The API reference advertises a new finish_reason to be wary of: “content_filter” (which originated in Azure). The responses might thus now or in the future be reliant on another moderations model call or two having success before you can get any output.

Same issue here the new models are not usable, it takes forever to process a batch. I have to revert to the legacy 16k models and pay additional legacy costs to just use the API.

1 Like

I am seeing the same thing with my gpt-3.5-turbo-1106 endpoints where I observe intermittent timeouts. About 1/10 are timing out for me but when I switch to gpt-3.5-turbo-0613 I haven’t observed the same issue. No difference in the prompts or inputs I am using with each.

Is Open AI actively looking into this? We have had better results with the latest model so we don’t want to switch back but our team is deciding if we should at least for the short term for more stability.

1 Like

The timeouts are due to system load, hence why new ChatGPT Plus memberships have been paused, this should resolve itself with additional hardware and software streamlining, swapping models not solve the overload issue, so that is a choice you need to make without being 100% sure it will resolve the current issue. I would expect this to get significantly better over the next few weeks.

1 Like

I have the exact same problem with this model. Please let us know if this is solved, in the meanwhile I will use the old model. Thanks.
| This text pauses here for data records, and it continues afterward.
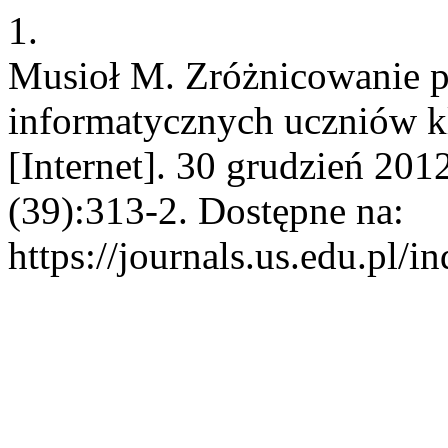
1.
Musioł M. Zróżnicowanie 
informatycznych uczniów
[Internet]. 30 grudzień 201
(39):313-2. Dostępne na:
https://journals.us.edu.p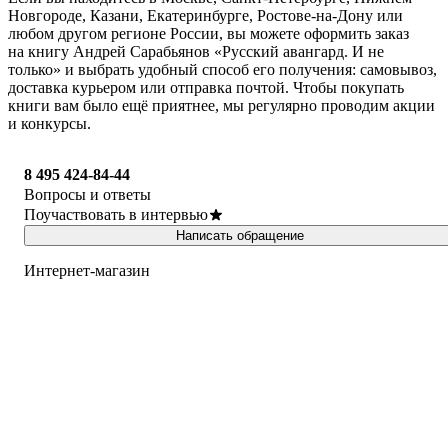
Новгороде, Казани, Екатеринбурге, Ростове-на-Дону или
любом другом регионе России, вы можете оформить заказ
на книгу Андрей Сарабьянов «Русский авангард. И не
только» и выбрать удобный способ его получения: самовывоз,
доставка курьером или отправка почтой. Чтобы покупать
книги вам было ещё приятнее, мы регулярно проводим акции
и конкурсы.
8 495 424-84-44
Вопросы и ответы
Поучаствовать в интервью
Написать обращение
Интернет-магазин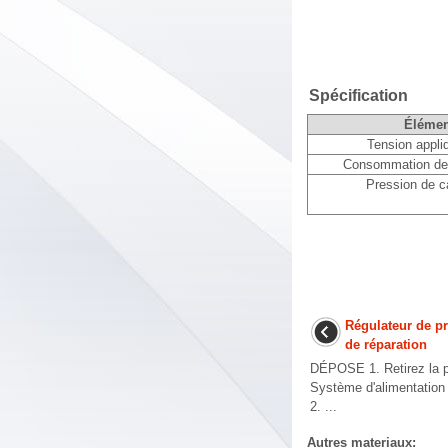
Spécification
Élémen
Tension appli
Consommation de 
Pression de c
Régulateur de p
de réparation
DÉPOSE 1. Retirez la p
Système d'alimentation 
2. ...
Autres materiaux: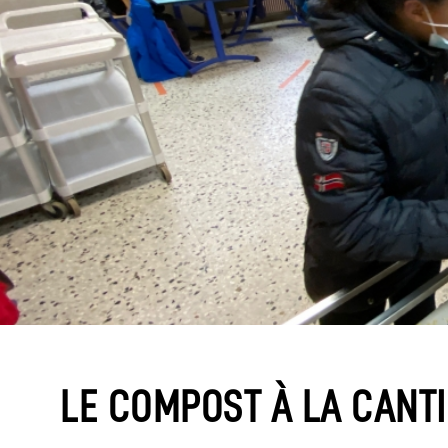
LE COMPOST À LA CANT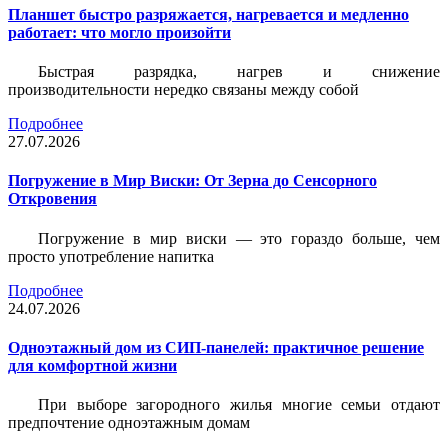
Планшет быстро разряжается, нагревается и медленно
работает: что могло произойти
Быстрая разрядка, нагрев и снижение
производительности нередко связаны между собой
Подробнее
27.07.2026
Погружение в Мир Виски: От Зерна до Сенсорного
Откровения
Погружение в мир виски — это гораздо больше, чем
просто употребление напитка
Подробнее
24.07.2026
Одноэтажный дом из СИП-панелей: практичное решение
для комфортной жизни
При выборе загородного жилья многие семьи отдают
предпочтение одноэтажным домам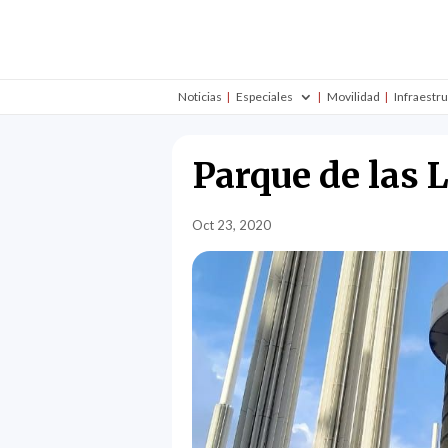
Noticias
Especiales
Movilidad
Infraestr
Parque de las
Oct 23, 2020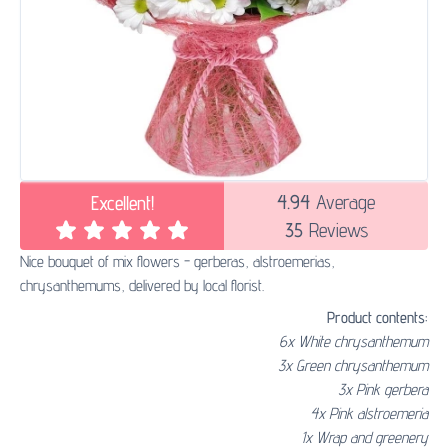
4.94
Average
Excellent!
35
Reviews
Nice bouquet of mix flowers - gerberas, alstroemerias,
chrysanthemums, delivered by local florist.
Product contents:
6x White chrysanthemum
3x Green chrysanthemum
3x Pink gerbera
4x Pink alstroemeria
1x Wrap and greenery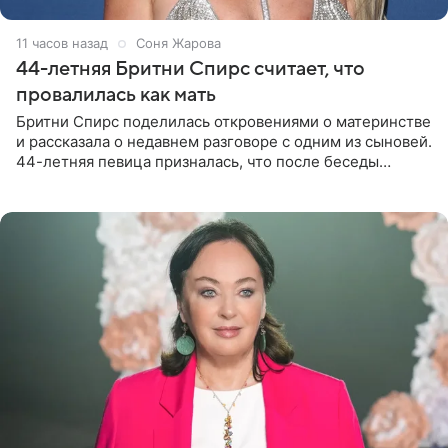
11 часов назад
Соня Жарова
44-летняя Бритни Спирс считает, что
провалилась как мать
Бритни Спирс поделилась откровениями о материнстве
и рассказала о недавнем разговоре с одним из сыновей.
44-летняя певица призналась, что после беседы
почувствовала себя плохой матерью. Публикацию
артистки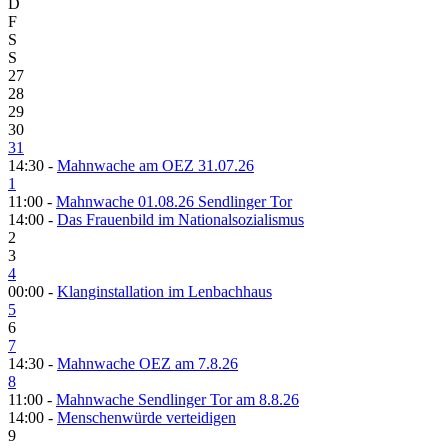
D
F
S
S
27
28
29
30
31
14:30 -
Mahnwache am OEZ 31.07.26
1
11:00 -
Mahnwache 01.08.26 Sendlinger Tor
14:00 -
Das Frauenbild im Nationalsozialismus
2
3
4
00:00 -
Klanginstallation im Lenbachhaus
5
6
7
14:30 -
Mahnwache OEZ am 7.8.26
8
11:00 -
Mahnwache Sendlinger Tor am 8.8.26
14:00 -
Menschenwürde verteidigen
9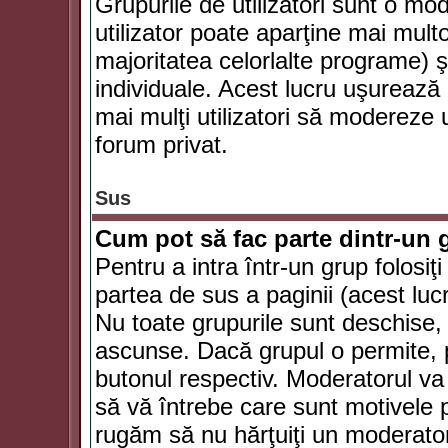
Grupurile de utilizatori sunt o mod
utilizator poate aparţine mai multo
majoritatea celorlalte programe) ş
individuale. Acest lucru uşurează
mai mulţi utilizatori să modereze
forum privat.
Sus
Cum pot să fac parte dintr-un g
Pentru a intra într-un grup folosiţ
partea de sus a paginii (acest lucr
Nu toate grupurile sunt deschise, u
ascunse. Dacă grupul o permite, pu
butonul respectiv. Moderatorul va
să vă întrebe care sunt motivele pe
rugăm să nu hărţuiţi un moderato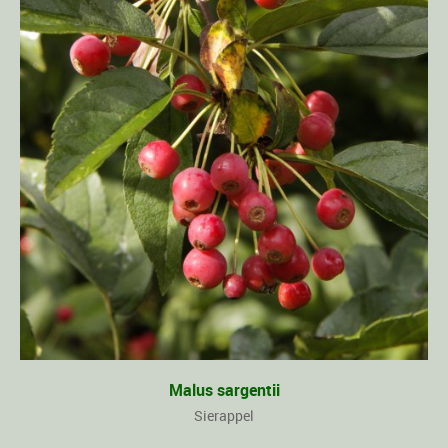
Malus sargentii
Sierappel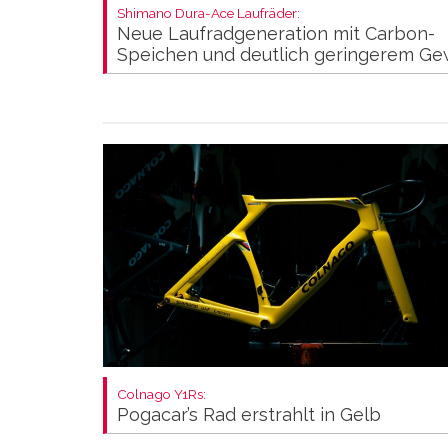
Shimano Dura-Ace Laufräder:
Neue Laufradgeneration mit Carbon-
Speichen und deutlich geringerem Ge
Colnago Y1Rs:
Pogacar’s Rad erstrahlt in Gelb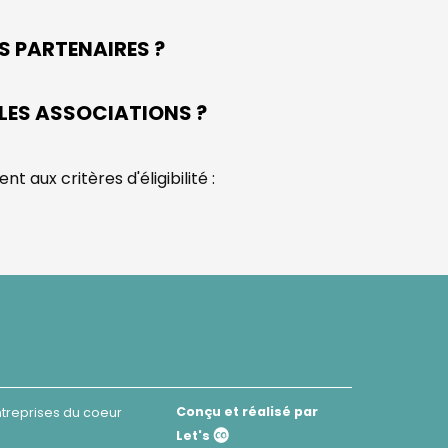
 PARTENAIRES ?
LES ASSOCIATIONS ?
 aux critères d'éligibilité :
Conçu et réalisé par
ntreprises du coeur
Let's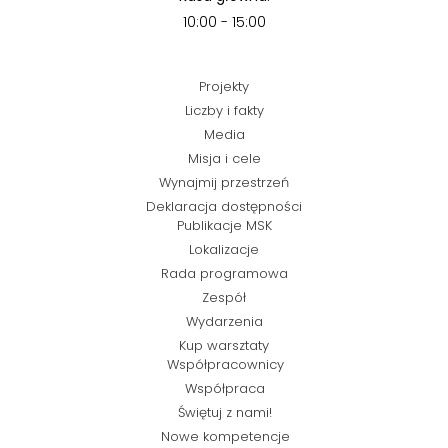
10:00 - 15:00
Projekty
Liczby i fakty
Media
Misja i cele
Wynajmij przestrzeń
Deklaracja dostępności
Publikacje MSK
Lokalizacje
Rada programowa
Zespół
Wydarzenia
Kup warsztaty
Współpracownicy
Współpraca
Świętuj z nami!
Nowe kompetencje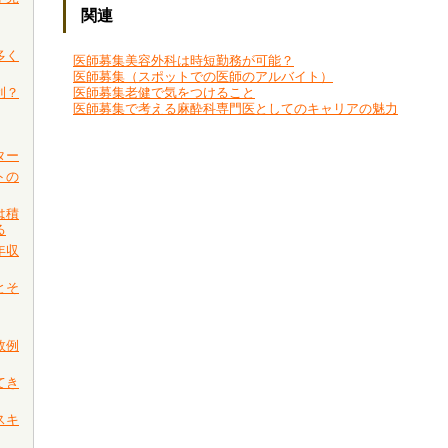
関連
多く
医師募集美容外科は時短勤務が可能？
医師募集（スポットでの医師のアルバイト）
利？
医師募集老健で気をつけること
医師募集で考える麻酔科専門医としてのキャリアの魅力
ター
トの
は積
る
年収
とそ
敗例
てき
スキ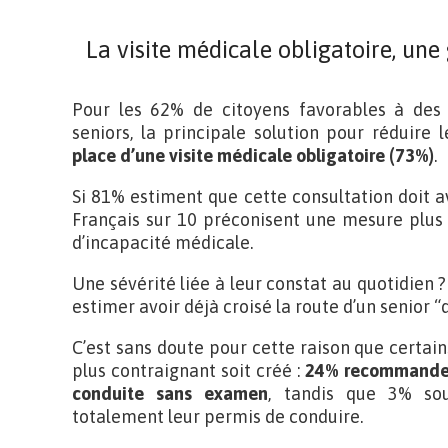
La visite médicale obligatoire, une 
Pour les 62% de citoyens favorables à des
seniors, la principale solution pour réduire 
place d’une visite médicale obligatoire (73%)
.
Si 81% estiment que cette consultation doit a
Français sur 10 préconisent une mesure plus r
d’incapacité médicale.
Une sévérité liée à leur constat au quotidien ? 
estimer avoir déjà croisé la route d’un senior 
C’est sans doute pour cette raison que certain
plus contraignant soit créé :
24% recommandent
conduite sans examen
, tandis que 3% sou
totalement leur permis de conduire.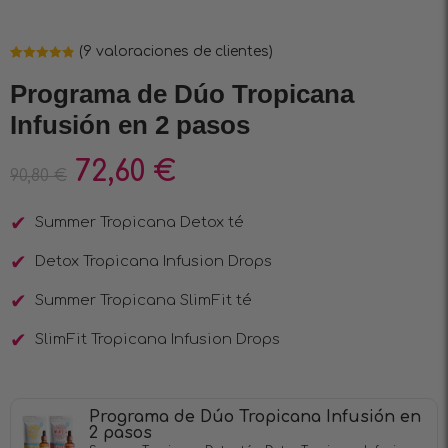
(
9
valoraciones de clientes)
Valorado
9
4.89
sobre
Programa de Dúo Tropicana
5 basado
en
Infusión en 2 pasos
puntuaciones
de clientes
72,60
€
90,80
€
Summer Tropicana Detox té
Detox Tropicana Infusion Drops
Summer Tropicana SlimFit té
SlimFit Tropicana Infusion Drops
Programa de Dúo Tropicana Infusión en
2 pasos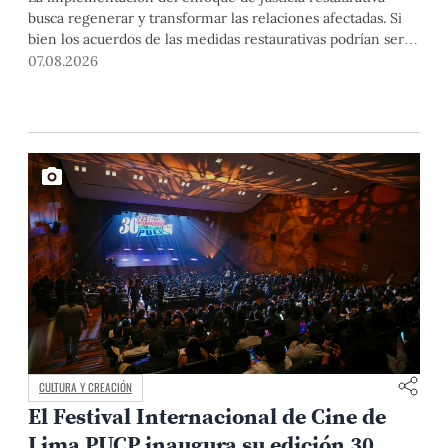
busca regenerar y transformar las relaciones afectadas. Si
bien los acuerdos de las medidas restaurativas podrían ser
considerados por las instancias disciplinarias, este proceso
07.08.2026
no reemplaza sus procedimientos.
CULTURA Y CREACIÓN
El Festival Internacional de Cine de
Lima PUCP inaugura su edición 30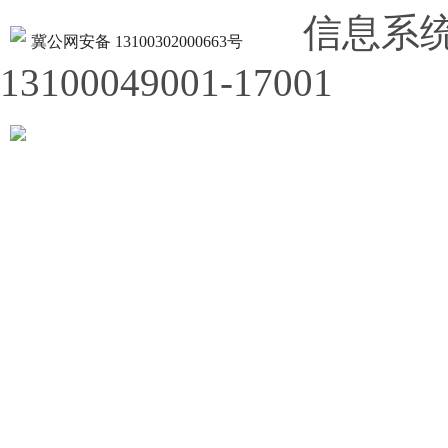
信息系
冀公网安备 13100302000663号
13100049001-17001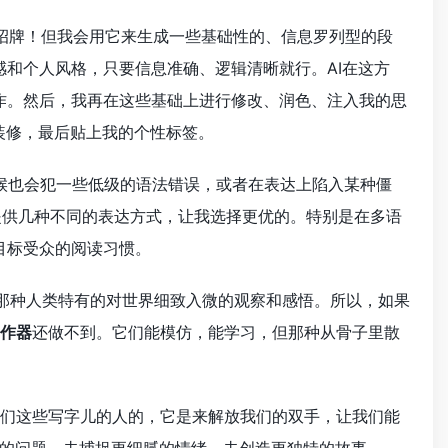
招牌！但我会用它来生成一些基础性的、信息罗列型的段
和个人风格，只要信息准确、逻辑清晰就行。AI在这方
作。然后，我再在这些基础上进行修改、润色、注入我的思
装修，最后贴上我的个性标签。
候也会犯一些低级的语法错误，或者在表达上陷入某种僵
能提供几种不同的表达方式，让我选择更优的。特别是在多语
目标受众的阅读习惯。
有那种人类特有的对世界细致入微的观察和感悟。所以，如果
写作器
还做不到。它们能模仿，能学习，但那种从骨子里散
们这些写字儿的人的，它是来解放我们的双手，让我们能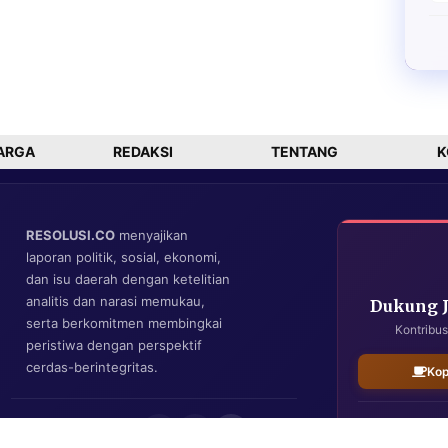
ARGA
REDAKSI
TENTANG
K
RESOLUSI.CO
menyajikan
laporan politik, sosial, ekonomi,
dan isu daerah dengan ketelitian
analitis dan narasi memukau,
Dukung 
serta berkomitmen membingkai
Kontribus
peristiwa dengan perspektif
cerdas-berintegritas.
Kop
IKUTI KAMI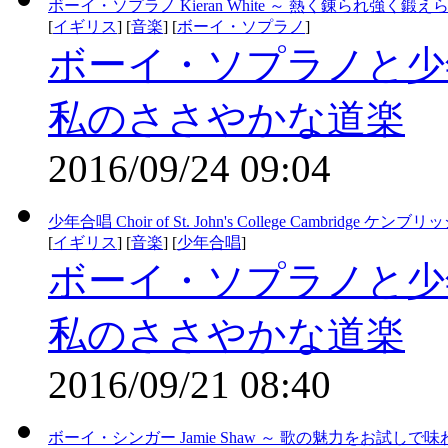
ボーイ・ソプラノ Kieran White ～ 熱く錬られ強
[
イギリス
] [
音楽
] [
ボーイ・ソプラノ
]
ボーイ・ソプラノと少
私のささやかな道楽
2016/09/24 09:04
少年合唱 Choir of St. John's College Cam
[
イギリス
] [
音楽
] [
少年合唱
]
ボーイ・ソプラノと少
私のささやかな道楽
2016/09/21 08:40
ボーイ・シンガー Jamie Shaw ～ 歌の魅力をお試しで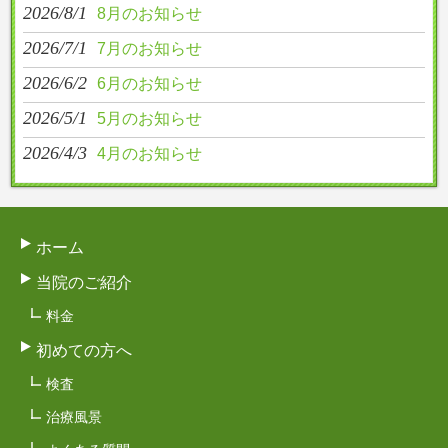
2026/8/1
8月のお知らせ
2026/7/1
7月のお知らせ
2026/6/2
6月のお知らせ
2026/5/1
5月のお知らせ
2026/4/3
4月のお知らせ
ホーム
当院のご紹介
料金
初めての方へ
検査
治療風景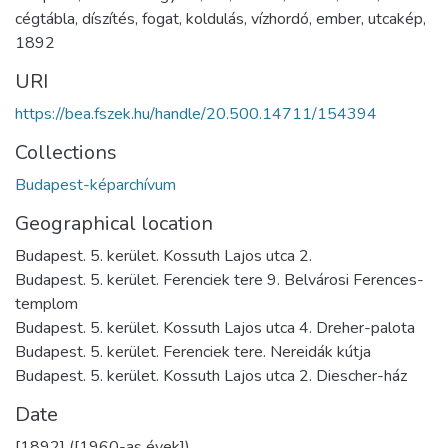
cégtábla
,
díszítés
,
fogat
,
koldulás
,
vízhordó
,
ember
,
utcakép
,
1892
URI
https://bea.fszek.hu/handle/20.500.14711/154394
Collections
Budapest-képarchívum
Geographical location
Budapest. 5. kerület. Kossuth Lajos utca 2.
Budapest. 5. kerület. Ferenciek tere 9. Belvárosi Ferences-
templom
Budapest. 5. kerület. Kossuth Lajos utca 4. Dreher-palota
Budapest. 5. kerület. Ferenciek tere. Nereidák kútja
Budapest. 5. kerület. Kossuth Lajos utca 2. Diescher-ház
Date
[1892] ([1960-as évek])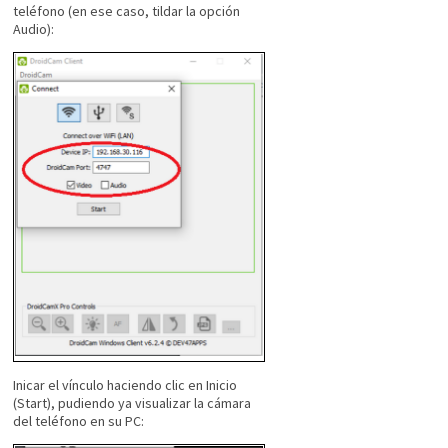
teléfono (en ese caso, tildar la opción
Audio):
Inicar el vínculo haciendo clic en Inicio
(Start), pudiendo ya visualizar la cámara
del teléfono en su PC: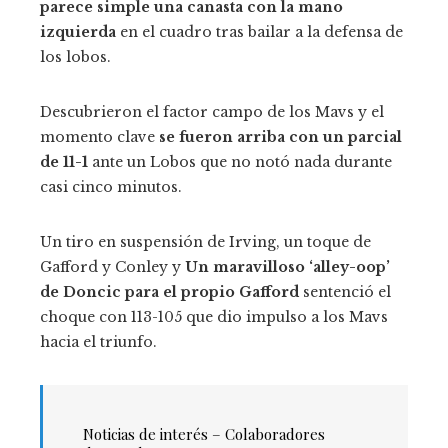
parece simple una canasta con la mano
izquierda
en el cuadro tras bailar a la defensa de
los lobos.
Descubrieron el factor campo de los Mavs y el
momento clave
se fueron arriba con un parcial
de 11-1
ante un Lobos que no notó nada durante
casi cinco minutos.
Un tiro en suspensión de Irving, un toque de
Gafford y Conley y
Un maravilloso ‘alley-oop’
de Doncic para el propio Gafford
sentenció el
choque con 113-105 que dio impulso a los Mavs
hacia el triunfo.
Noticias de interés – Colaboradores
I believe in most of the cases of timeouts with 3.5-1106 it is because of the sub-optimal instructions and parameters. I had that also initially, but after fixing the problems I get stable results. Here’s an example of a test a few mins ago:

LM params: {'temperature': 0, 'response_format': {'type': 'json_object'}, 'timeout': 5, 'model': 'gpt-3.5-turbo-1106'}
Generated successfully: 100.00% (110/110)
Valid responses: 90.00% (99/110)
Average generation time: 2.30

Valid responses - here I’m validating JSON against a pydantic class.